Nous avons parfois tendance d’oublier que les Frères musulmans ont un ordre de jour planétaire. Tous les porte-parole de l’organisation ont déclaré à maintes reprises que l’Islam « envahira » par la prédiction l’Europe et l’Amérique. Les Frères musulmans vont-ils utiliser leurs réseaux européens pour faire avancer leur agenda politique international ?
Les Frères musulmans vont-ils modérer leurs positions suite à la prise du pouvoir ? Les régimes islamiques au Soudan et dans la bande de Gaza, n’ont-ils pas appliqué à la lettre les lois religieuses? Au début des années 90, Khartoum, n’avait-elle pas donné refuge à des dizaines d’organisations terroristes, tels que le Hamas et Al Qaïda? Les Frères musulmans suivront-ils cette voie dans la péninsule du Sinaï ?

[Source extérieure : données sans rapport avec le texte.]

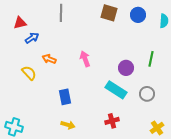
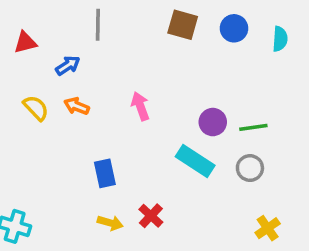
blue arrow: (32, 38) -> (68, 65), moved
green line: (151, 59) -> (253, 127), moved, turned 70
yellow semicircle: (29, 73) -> (36, 108), moved
red cross: (112, 121) -> (151, 216), moved, turned -32

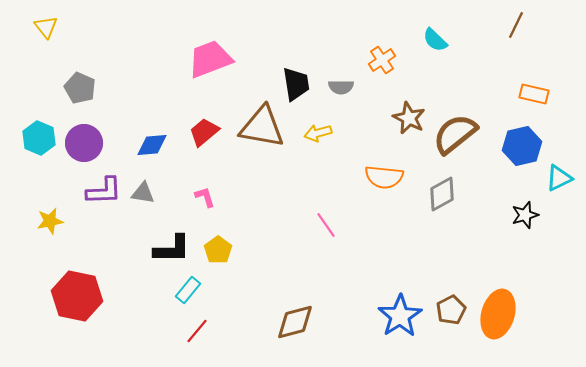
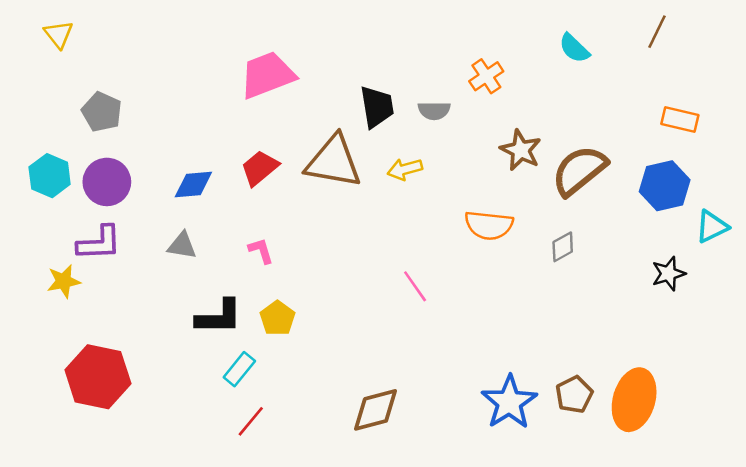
cyan semicircle: (435, 40) -> (574, 48), moved
purple L-shape: (104, 191) -> (99, 243), moved
gray diamond: (442, 194) -> (563, 247), size x0.7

Le nouveau pouvoir en Egypte se comportera en fonction des réactions de la communauté internationale. Si l’Occident adopte en son sein l’organisation des Frères musulmans comme « mouvement modéré » et n’adresse à son égard aucune critique, il est fort douteux que la confrérie islamiste modifiera son caractère combatif et ses projets politiques.